The Obama administration late Wednesday said it would veto House legislation aimed at restructuring the brand new Consumer Financial Protection Bureau (CFPB).
On Thursday — the CFPB’s first full day of operation — Republicans were targeting the new agency by voting on H.R. 1315, which would convert the new bureau into a five-member commission.
In its veto threat, the White House says the restructuring bill, sponsored by Rep. Sean Duffy, R-Wisc., would "seriously weaken the Bureau's decision making power" and make it easier for the Financial Stability Oversight Council (FSOC) to overturn CFPB rules. The FSOC is comprised of other financial regulators.

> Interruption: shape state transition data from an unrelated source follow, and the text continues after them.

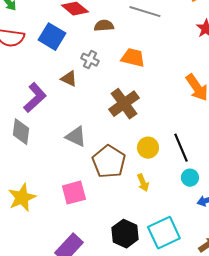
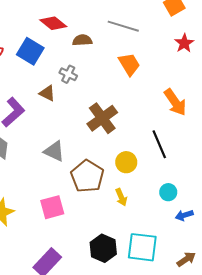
orange trapezoid: (133, 58) -> (129, 64), moved, turned 45
black line: (181, 148) -> (159, 144), moved
cyan square: (164, 233) -> (142, 247), turned 32

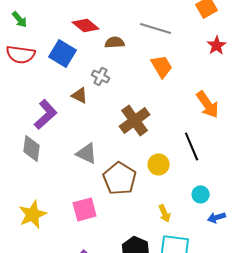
yellow arrow: (121, 197) -> (165, 213), moved

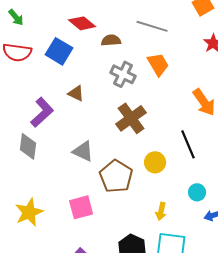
gray cross: (101, 76) -> (123, 74), moved, size x1.4
yellow arrow: (165, 213) -> (161, 211), turned 36

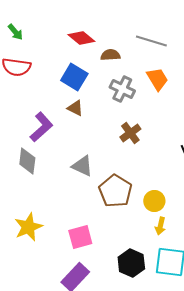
blue square: (59, 51) -> (74, 77), moved
brown cross: (131, 118) -> (130, 133), size x0.7
yellow circle: (155, 162) -> (154, 201), moved
pink square: (81, 207) -> (80, 237), moved

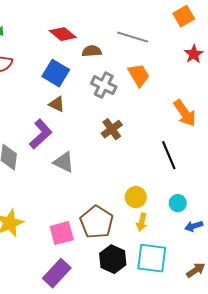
purple L-shape: (41, 127) -> (41, 134), moved
brown pentagon: (115, 191) -> (97, 222), moved

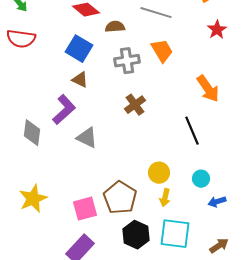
gray cross: (104, 85) -> (127, 61), turned -35

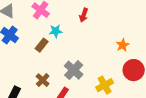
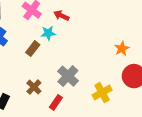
red arrow: (84, 15) -> (61, 16), moved, turned 96

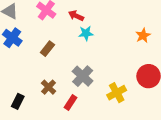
cyan star: (48, 33) -> (86, 33), moved
orange star: (122, 49) -> (143, 35), moved

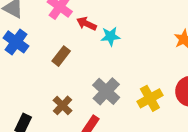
red arrow: (76, 16) -> (86, 24), moved
yellow cross: (117, 93) -> (150, 98), moved

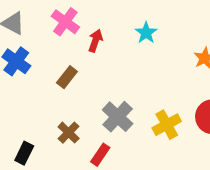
red arrow: (86, 24) -> (95, 41), turned 84
cyan star: (110, 36) -> (146, 33), moved, turned -30

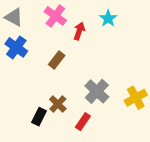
cyan star: (146, 33) -> (108, 18), moved
black rectangle: (24, 153) -> (39, 117), moved

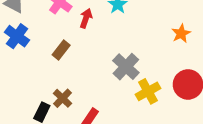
gray cross: (97, 91) -> (126, 67), moved

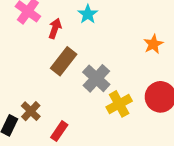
brown rectangle: (61, 50) -> (64, 61), moved, size x1.4

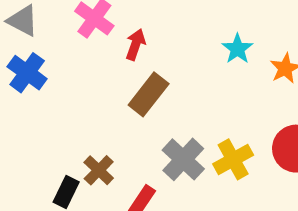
cyan star: (88, 14) -> (237, 49), moved
gray cross: (96, 78) -> (183, 159), moved

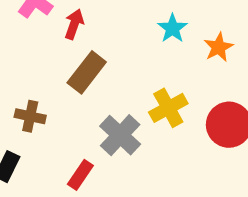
yellow cross: (233, 159) -> (168, 108), moved
brown cross: (99, 170) -> (30, 116), moved, turned -32

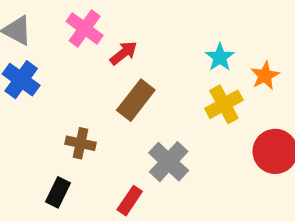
red arrow: (74, 24) -> (124, 53), turned 32
yellow cross: (168, 108) -> (224, 104), moved

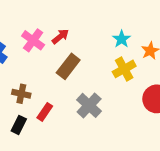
pink cross: (85, 28) -> (33, 40), moved
brown cross: (81, 143) -> (21, 94), moved
red rectangle: (130, 201) -> (45, 112), moved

The CFPB was created by passage of the Dodd-Frank Act. The way things stand now a single director heads the bureau. Earlier in the week the White House nominated former Ohio attorney general Richard Cordray to be that director. Cordray currently serves as chief of enforcement at the CFPB.
The Mortgage Bankers Association, American Bankers Association and other industry groups favor efforts to restructure the CFPB, making it more accountable to Congress.
In the Senate, a similar CFPB bill was introduced by Sen. Jerry Moran, a Republican from Kansas. Moran warned that Cordray's nomination is "dead on arrival" unless the President agrees to restructure the CFPB.